# Remise en service Imac G3 9.2.2



## macpapyguy (3 Décembre 2013)

Bonjour à tous.
 Je désire remettre en service mon premier imac perso, un G3   avec Mac OS 9.2.2. En solo, il tourne à merveille avec certains logiciels de simulation (MathCad) auxquels je tiens. Jusqu'en 2005 l' accès à internet se faisait par le modem interne 56k. Après cette date, pas de liaison au niveau du G3; un nouvel IMac PowerPC G5 assurait la communication extérieure via la Live Box Orange( liaison par courants porteurs et câble éthernet / RJ45.
 Le premier boulot, raccorder G3 à internet, donc mise en place d'un câble éthernet entre G3 et le répartiteur D-link à poste depuis longtemps. Quelques errements, mais le post génial de "Cdbvs" du 05/01/ 2012, suivi à la lettre a établi la communication Externe vers  G3 et pour preuve, j'ai récupéré sur G3 tout mon courrier , y compris des mails que je m' étais adressé depuis un PC à la campagne.
 J' ai pensé que cette étape était gagnée, merci à MacGené!.
Pour vérification, je me suis adressé depuis G3  un mail donc à voir sur G5 ou PC:
- En utilisant" répondre à"  pas de pb, çà arrive  sur G5 et sur le PC rapatrié ici
- ouvrant un "nouveau mail" à mon nom, ce message est bien marqué comme " envoyé" , mais rien sur le G5 ou le PC, *c'est le premier problème.*
Recevoir tous les messages sur le G3 depuis Orange a vidé la mémoire de ce serveur et je suis dans l' impossibilité de récupérer les derniers messages du jour qui sont bien sur G3  mais définitivement absents sur G5. Question: que faut il faire sur G3 pour que Orange conserve un certain temps les messages reçu sur G3? *C'est le second problème.*

Sur G3, je dispose de Outlook 5.06 et de Internet Explorer version 5; tous deux certainement dépassés .Que me conseillez vous, sachant que je tiendrais à garder OS9.2? J'ai pensé à icab 3.0.5 et / ou Mozilla 1.2.1 mais je n'ai rien pour remplacer Outlook.

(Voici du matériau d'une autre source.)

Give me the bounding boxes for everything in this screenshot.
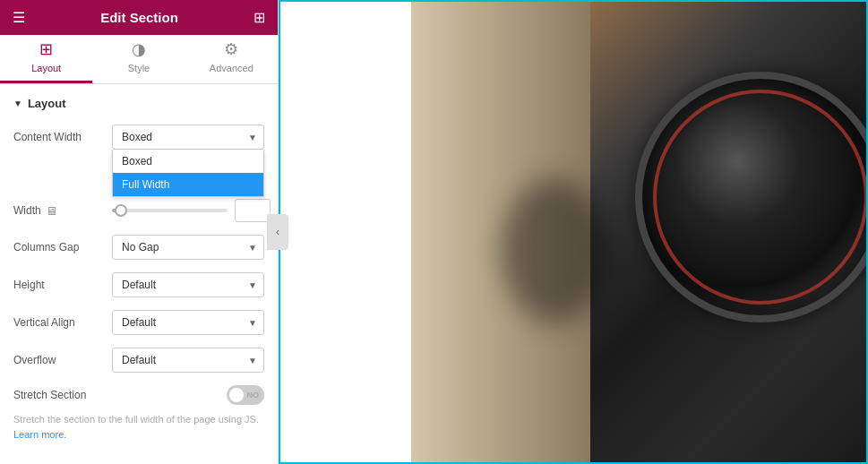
width-row: Width 🖥 (13, 199, 264, 222)
learn-more-link[interactable]: Learn more. (13, 429, 66, 440)
camera-image (411, 0, 868, 464)
tab-style[interactable]: ◑ Style (92, 35, 185, 83)
sidebar-collapse-handle[interactable]: ‹ (267, 214, 288, 250)
content-width-row: Content Width Boxed Full Width ▼ Boxed F… (13, 125, 264, 150)
panel-title: Edit Section (100, 10, 178, 25)
selection-indicator-arrow: ← (275, 138, 278, 159)
tab-layout[interactable]: ⊞ Layout (0, 35, 92, 83)
camera-lens (635, 72, 868, 322)
content-width-dropdown: Boxed Full Width (112, 150, 264, 197)
tab-bar: ⊞ Layout ◑ Style ⚙ Advanced (0, 35, 278, 84)
columns-gap-control: No Gap Narrow Default ▼ (112, 235, 264, 260)
tab-style-label: Style (128, 63, 150, 73)
tab-advanced-label: Advanced (210, 63, 254, 73)
overflow-row: Overflow Default Hidden ▼ (13, 348, 264, 373)
stretch-toggle-label: NO (247, 391, 260, 400)
stretch-section-row: Stretch Section NO (13, 385, 264, 405)
stretch-toggle-wrap: NO (112, 385, 264, 405)
main-canvas (279, 0, 868, 464)
camera-shadow (501, 179, 608, 322)
columns-gap-label: Columns Gap (13, 241, 112, 253)
section-arrow: ▼ (13, 99, 22, 108)
dropdown-option-full-width[interactable]: Full Width (113, 173, 263, 196)
height-control: Default Fit to Screen Min Height ▼ (112, 272, 264, 297)
stretch-description: Stretch the section to the full width of… (13, 412, 264, 442)
content-width-select[interactable]: Boxed Full Width (112, 125, 264, 150)
width-label-text: Width (13, 204, 41, 217)
advanced-icon: ⚙ (224, 39, 238, 59)
section-title-text: Layout (28, 97, 66, 110)
columns-gap-row: Columns Gap No Gap Narrow Default ▼ (13, 235, 264, 260)
width-label: Width 🖥 (13, 204, 112, 218)
vertical-align-select[interactable]: Default Top Middle Bottom (112, 310, 264, 335)
hamburger-icon[interactable]: ☰ (13, 9, 25, 26)
height-row: Height Default Fit to Screen Min Height … (13, 272, 264, 297)
columns-gap-select[interactable]: No Gap Narrow Default (112, 235, 264, 260)
width-value-box (235, 199, 271, 222)
vertical-align-label: Vertical Align (13, 316, 112, 329)
overflow-select[interactable]: Default Hidden (112, 348, 264, 373)
camera-body (411, 0, 590, 464)
sidebar-content: ▼ Layout Content Width Boxed Full Width … (0, 84, 278, 464)
sidebar: ☰ Edit Section ⊞ ⊞ Layout ◑ Style ⚙ Adva… (0, 0, 279, 464)
height-select[interactable]: Default Fit to Screen Min Height (112, 272, 264, 297)
tab-layout-label: Layout (31, 63, 61, 73)
style-icon: ◑ (132, 39, 146, 59)
section-title-layout: ▼ Layout (13, 97, 264, 110)
grid-icon[interactable]: ⊞ (254, 9, 265, 26)
stretch-description-text: Stretch the section to the full width of… (13, 414, 259, 425)
vertical-align-control: Default Top Middle Bottom ▼ (112, 310, 264, 335)
content-width-label: Content Width (13, 131, 112, 143)
tab-advanced[interactable]: ⚙ Advanced (185, 35, 278, 83)
overflow-label: Overflow (13, 354, 112, 366)
sidebar-header: ☰ Edit Section ⊞ (0, 0, 278, 35)
lens-ring (653, 90, 868, 305)
overflow-control: Default Hidden ▼ (112, 348, 264, 373)
height-label: Height (13, 279, 112, 291)
monitor-icon: 🖥 (46, 204, 57, 218)
stretch-toggle[interactable]: NO (227, 385, 264, 405)
dropdown-option-boxed[interactable]: Boxed (113, 150, 263, 173)
width-slider[interactable] (112, 209, 228, 212)
canvas-area (279, 0, 868, 464)
width-slider-wrap (112, 199, 271, 222)
layout-icon: ⊞ (39, 39, 53, 59)
stretch-section-label: Stretch Section (13, 389, 112, 401)
content-width-control: Boxed Full Width ▼ Boxed Full Width ← (112, 125, 264, 150)
collapse-icon: ‹ (276, 226, 279, 238)
vertical-align-row: Vertical Align Default Top Middle Bottom… (13, 310, 264, 335)
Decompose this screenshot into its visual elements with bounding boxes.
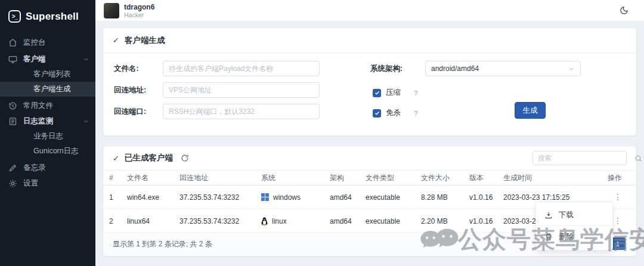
user-menu[interactable]: tdragon6 Hacker [104,3,154,18]
col-actions: 操作 [600,173,630,183]
callback-port-label: 回连端口: [114,104,146,119]
cell-index: 2 [109,217,127,225]
help-icon[interactable]: ? [414,89,417,97]
row-actions-button[interactable]: ⋮ [614,216,622,225]
chevron-down-icon [83,56,89,63]
sidebar-item-log-monitor[interactable]: 日志监测 [0,113,95,129]
help-icon[interactable]: ? [414,110,417,117]
cell-version: v1.0.16 [469,217,503,225]
callback-address-label: 回连地址: [114,82,146,98]
sidebar-item-client-generate[interactable]: 客户端生成 [0,82,95,97]
row-actions-menu: 下载 删除 [535,202,613,250]
download-icon [544,211,553,219]
row-actions-button[interactable]: ⋮ [614,193,622,201]
sidebar-item-label: 设置 [23,178,38,188]
cell-filetype: executable [366,193,421,202]
sidebar-item-label: 客户端列表 [33,69,71,79]
col-os: 系统 [261,173,330,183]
table-search [532,151,627,165]
col-index: # [109,174,127,182]
arch-select[interactable]: android/amd64 [425,61,581,76]
cell-time: 2023-03-23 17:15:25 [503,193,600,202]
col-version: 版本 [469,173,503,183]
app-title: Supershell [26,11,79,23]
arch-select-value: android/amd64 [431,64,479,73]
cell-index: 1 [109,193,127,202]
sidebar-item-business-log[interactable]: 业务日志 [0,129,95,144]
menu-item-label: 下载 [559,210,574,220]
generate-button[interactable]: 生成 [515,102,546,119]
user-role: Hacker [124,11,154,18]
col-filename: 文件名 [127,173,179,183]
monitor-icon [8,55,17,64]
cell-os: linux [261,217,330,225]
filename-input[interactable] [163,61,320,76]
col-filesize: 文件大小 [421,173,469,183]
sidebar-item-label: 常用文件 [23,101,53,111]
col-time: 生成时间 [503,173,600,183]
sidebar-item-gunicorn-log[interactable]: Gunicorn日志 [0,144,95,159]
avatar [104,3,119,18]
callback-port-input[interactable] [163,104,320,119]
arch-label: 系统架构: [370,61,402,76]
sidebar: >_ Supershell 监控台 客户端 客户端列表 客户端生成 常用文件 日… [0,0,95,266]
sidebar-item-memo[interactable]: 备忘录 [0,160,95,175]
chevron-down-icon [568,66,575,72]
trash-icon [544,233,553,241]
sidebar-item-settings[interactable]: 设置 [0,175,95,191]
app-logo: >_ Supershell [0,0,95,26]
pencil-icon [8,163,17,172]
home-icon [8,38,17,47]
sidebar-item-client-list[interactable]: 客户端列表 [0,67,95,82]
gear-icon [8,179,17,188]
cell-os: windows [261,193,330,202]
sidebar-item-clients[interactable]: 客户端 [0,51,95,67]
col-address: 回连地址 [179,173,261,183]
client-generate-card: ✓ 客户端生成 文件名: 回连地址: 回连端口: 系统架构: android/a… [103,27,637,136]
cell-arch: amd64 [330,217,366,225]
sidebar-item-label: 备忘录 [23,163,46,173]
history-icon [8,101,17,110]
sidebar-item-label: 业务日志 [33,131,63,141]
linux-icon [261,217,268,225]
sidebar-item-dashboard[interactable]: 监控台 [0,35,95,50]
checkbox-checked-icon [373,89,381,97]
record-count: 显示第 1 到第 2 条记录; 共 2 条 [113,239,212,249]
refresh-icon[interactable] [181,154,189,162]
card-header: ✓ 客户端生成 [103,28,636,53]
sidebar-item-label: 客户端 [23,54,46,64]
sidebar-item-label: 监控台 [23,38,46,48]
cell-arch: amd64 [330,193,366,202]
menu-item-label: 删除 [559,232,574,242]
os-label: windows [273,193,301,202]
card-header: ✓ 已生成客户端 [103,146,636,170]
col-arch: 架构 [330,173,366,183]
checkbox-checked-icon [373,109,381,117]
search-icon [634,154,642,162]
cell-address: 37.235.53.74:3232 [179,217,261,225]
menu-item-download[interactable]: 下载 [536,205,612,226]
compress-checkbox[interactable]: 压缩 ? [373,88,417,98]
top-header: tdragon6 Hacker [95,0,644,21]
evade-checkbox[interactable]: 免杀 ? [373,108,417,118]
cell-filesize: 2.20 MB [421,217,469,225]
search-input[interactable] [533,154,634,162]
dark-mode-toggle[interactable] [620,6,628,15]
card-title: 已生成客户端 [125,153,173,163]
sidebar-menu: 监控台 客户端 客户端列表 客户端生成 常用文件 日志监测 业务日志 Gunic… [0,35,95,191]
menu-item-delete[interactable]: 删除 [536,226,612,248]
card-title: 客户端生成 [125,35,165,46]
compress-label: 压缩 [386,88,401,98]
callback-address-input[interactable] [163,82,320,98]
sidebar-item-common-files[interactable]: 常用文件 [0,98,95,113]
check-icon: ✓ [113,36,119,45]
col-filetype: 文件类型 [366,173,421,183]
chevron-down-icon [83,118,89,125]
log-icon [8,117,17,126]
os-label: linux [272,217,287,225]
evade-label: 免杀 [386,108,401,118]
cell-address: 37.235.53.74:3232 [179,193,261,202]
sidebar-item-label: 客户端生成 [33,84,71,94]
cell-filesize: 8.28 MB [421,193,469,202]
sidebar-item-label: Gunicorn日志 [33,146,79,156]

Des avis seraient les bien venus.
 Merci d' avance pour les réponses


----------



## Pascal 77 (3 Décembre 2013)

macpapyguy a dit:


> Sur G3, je dispose de Outlook 5.06



Ça ne serait pas plutôt Outlook Express ?  En tout état de cause, je ne vois pas vraiment d'alternative, et il doit être à peu près ce qui fonctione le mieux sur cette machine, avec cet OS.



macpapyguy a dit:


> Internet Explorer version 5; tous deux certainement dépassés .Que me conseillez vous, sachant que je tiendrais à garder OS9.2? J'ai pensé à icab 3.0.5 et / ou Mozilla 1.2.1



Le mieux, pour naviguer sous OS 9.2.2, ça reste Classilla, c'est le seul à continuer d'évoluer (un peu). Toutefois, faudra quand même pas trop lui en demander, OS 9, ça fait maintenant plus de 10 ans qu'il est arrêté, donc, les sites "trop modernes", ça restera largement hors de portée.


----------



## Invité (3 Décembre 2013)

Classilla, est même limité sur les sites dédiés.
Je l'ai essayé tout à l'heure sur le Grenier du Mac et Macintosh Garden.
C'est pas top !


----------



## Membre supprimé 2 (3 Décembre 2013)

macpapyguy a dit:


> mais je n'ai rien pour remplacer Outlook.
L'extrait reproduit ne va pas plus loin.